Uno de los micros del presbiterio ha fallado y el nuevo, colocado en el ambón,
ha exigido realizar una pequeña transformación en el atril. Aprovechando esta
circunstancia me puse a pensar si convenía colocar algún símbolo y cuál. La
cosa tenía que ser sencilla y barata. Si no, mejor dejarlo como está. Aunque parezca una proa de barco.
Entre lo que recuerdo de haberlo visto por ahí y lo que internet ofrece, sólo se
me ocurría poner una simple cruz de madera. Pero ¡ya tenemos una!, me decía.
Además del crucifijo del altar. ¿No serán demasiadas?
Coger a estas alturas de mi vida la gubia y el formón para tratar de
tallar alguna cosa, tipo libro abierto, pájaro alado o similar, ya no está
entre mis posibilidades. ¡Menos aún representar a los cuatro evangelistas!
Así anduve casi la mañana entera, cavilando. Pero no desistí, porque
mañana, me decía, hay confirmaciones y tiene que estar terminado. A la hora de
comer, entré en casa para fumarme un pitillín y clavé la mirada en el belén de Tere
y Ramón que tengo bajo el reloj de pared. ¿Un belén? ¿En un ambón? ¡Nunca jamás en ningún lugar lo he visto!

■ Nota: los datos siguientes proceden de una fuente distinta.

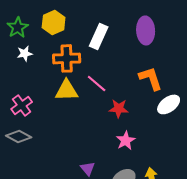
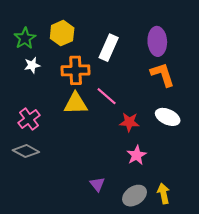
orange L-shape: (151, 78) -> (162, 75), moved
white ellipse: (169, 104) -> (168, 117), moved, turned 60

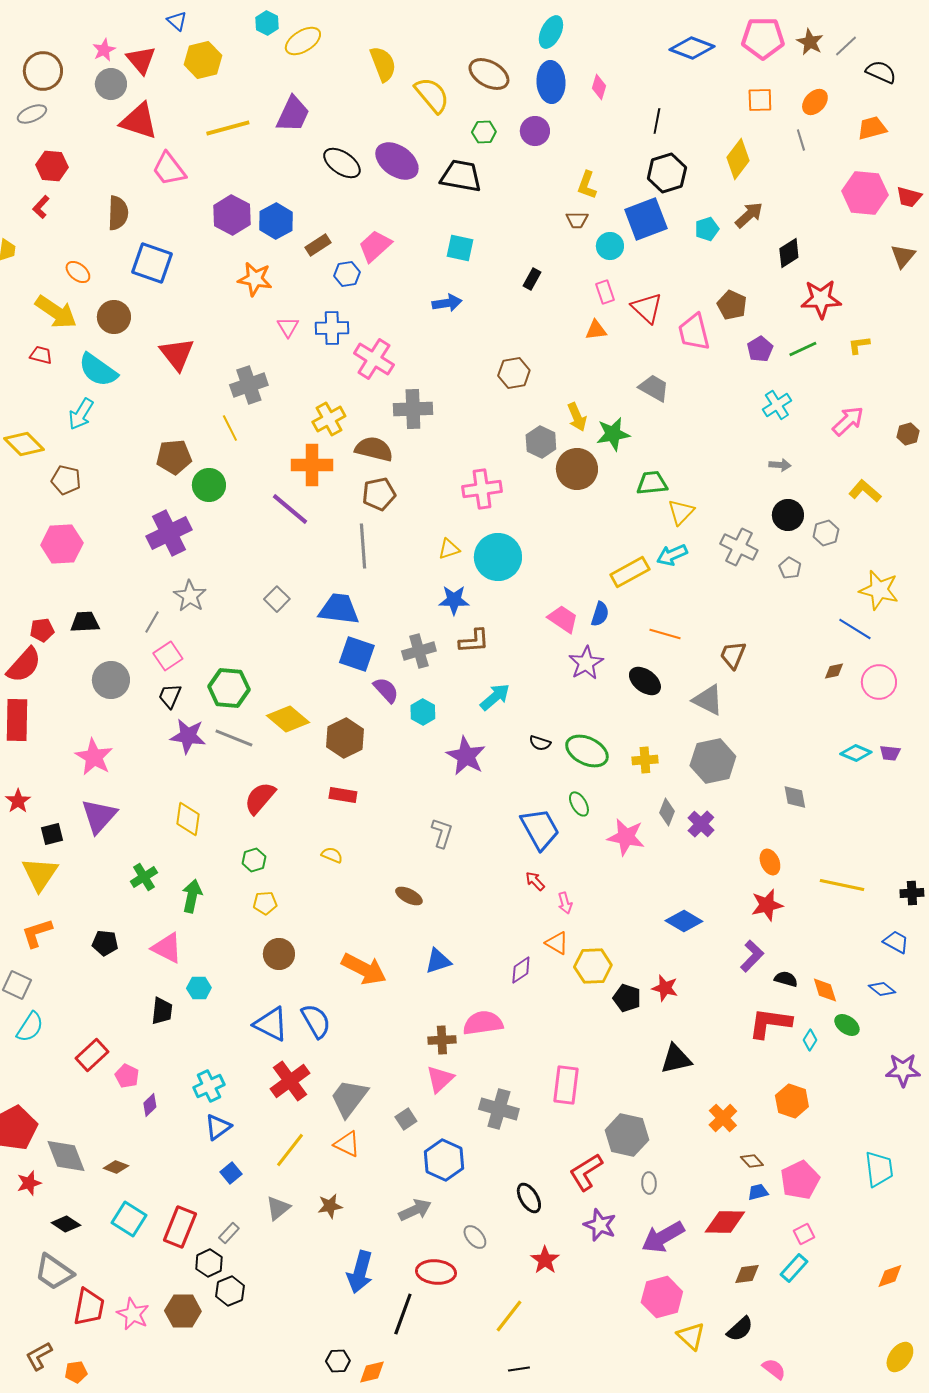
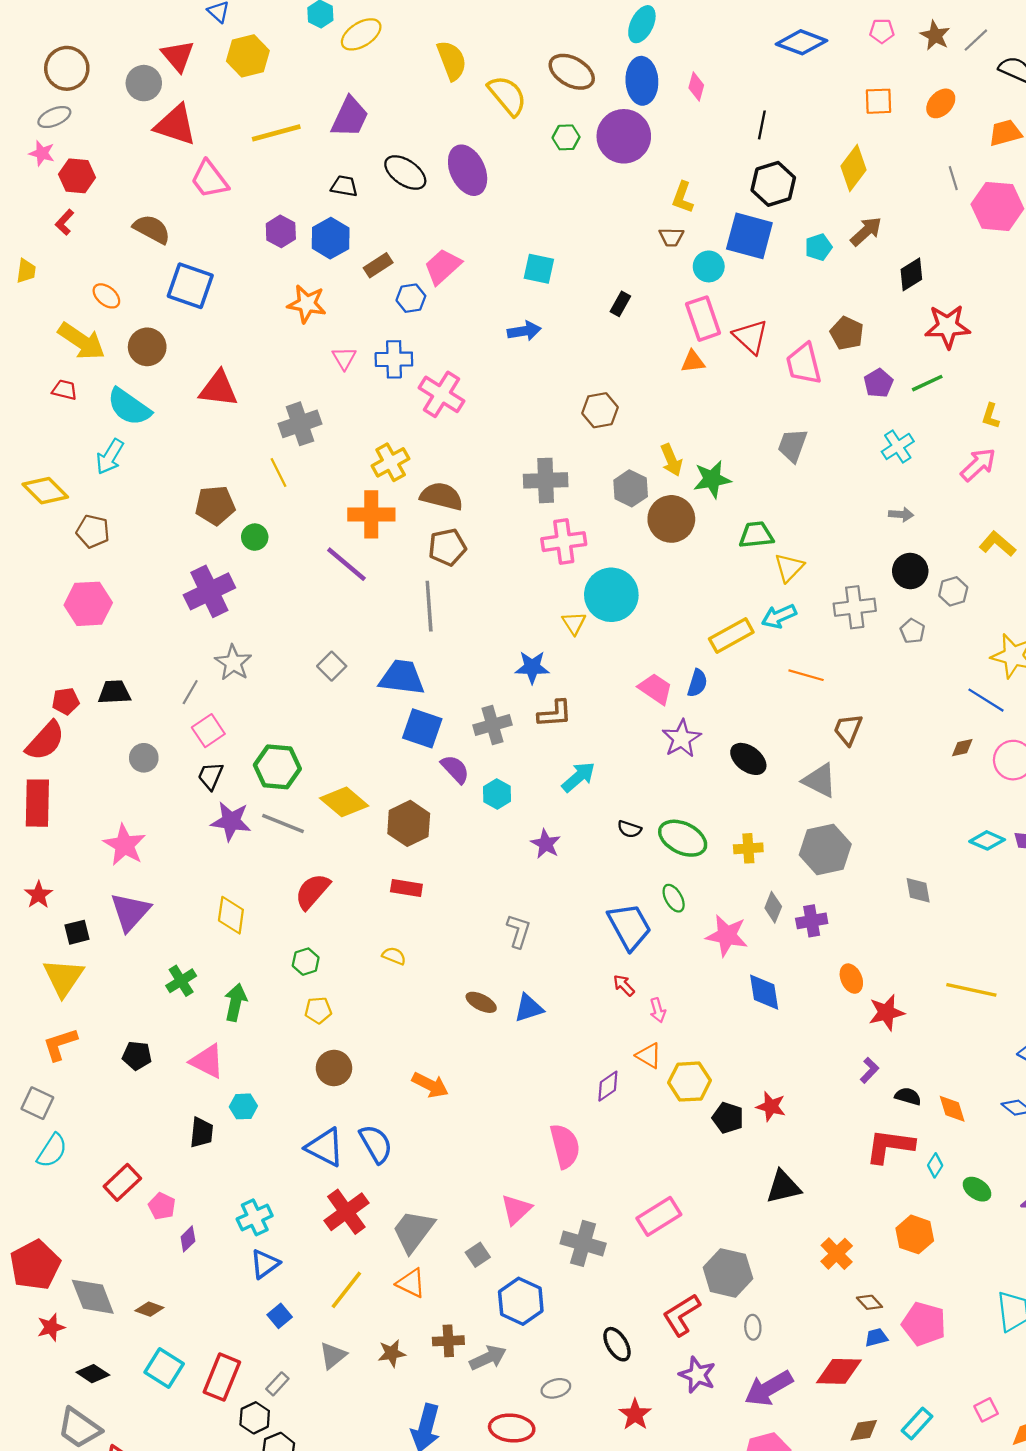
pink pentagon: (763, 38) -> (882, 31), size x0.5
pink star: (104, 50) -> (42, 153), moved, turned -30
purple circle: (535, 131) -> (624, 136), size x1.6
gray line: (801, 140) -> (953, 178), moved
purple ellipse: (397, 161) -> (468, 170), turned 30
black trapezoid: (461, 176) -> (344, 186), moved, size x0.6
brown semicircle: (118, 213) -> (152, 229), turned -64
purple hexagon: (232, 215) -> (281, 231), size x0.7
blue square: (646, 219) -> (749, 236), turned 36
pink rectangle: (605, 292) -> (703, 319), size x1.6
yellow L-shape: (859, 345) -> (991, 416), moved, turned -65
red triangle: (177, 354) -> (218, 389), turned -45
gray trapezoid: (654, 388) -> (792, 445), moved, turned -100
gray cross: (413, 409) -> (546, 480), moved
green circle: (209, 485) -> (255, 537), size x0.7
gray cross: (739, 547) -> (855, 607), turned -33
yellow triangle: (449, 549) -> (574, 623), moved, turned -45
cyan circle: (498, 557) -> (611, 595), moved
orange line: (665, 634) -> (806, 675), moved
gray circle: (111, 680) -> (144, 758), size x0.7
purple star: (466, 756) -> (546, 844), size x0.7
purple cross: (701, 824) -> (812, 921), turned 36
orange ellipse: (770, 862) -> (851, 979), moved
blue diamond: (684, 921) -> (764, 992), moved, turned 51
purple L-shape: (752, 956) -> (869, 1070), size x0.7
blue triangle: (438, 961) -> (529, 1008), moved
orange arrow: (364, 969) -> (430, 1085), size x0.7
pink semicircle: (483, 1023) -> (565, 1146), turned 84
green ellipse: (847, 1025) -> (977, 1189), moved
brown cross: (442, 1040) -> (448, 1341), moved
pink rectangle: (566, 1085) -> (659, 1216), turned 51
pink pentagon: (800, 1180) -> (924, 1324), turned -30
pink square: (804, 1234) -> (986, 1410), moved
gray ellipse: (475, 1237) -> (556, 1388), turned -65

Y me decidí. Si a nadie se le ha ocurrido, mejor; que sea novedad. Y con
un par de cuñas y dos pegotones de cola blanca lo avié.
A la hora en punto estaba sentado a la mesa, satisfecho. Si Luis, al
verlo, me pide explicaciones, se las doy: ¡Qué mejor símbolo para un ambón que
la Palabra Encarnada! Y no lo digo yo, lo dice Juan al comenzar su evangelio:
«Y la Palabra se hizo carne» (1, 14).
Así que ya lo he dicho: dentro de un rato, Luis Argüello, nuestro flamante obispo
auxiliar electo, vendrá a pasar un buen rato con nosotros.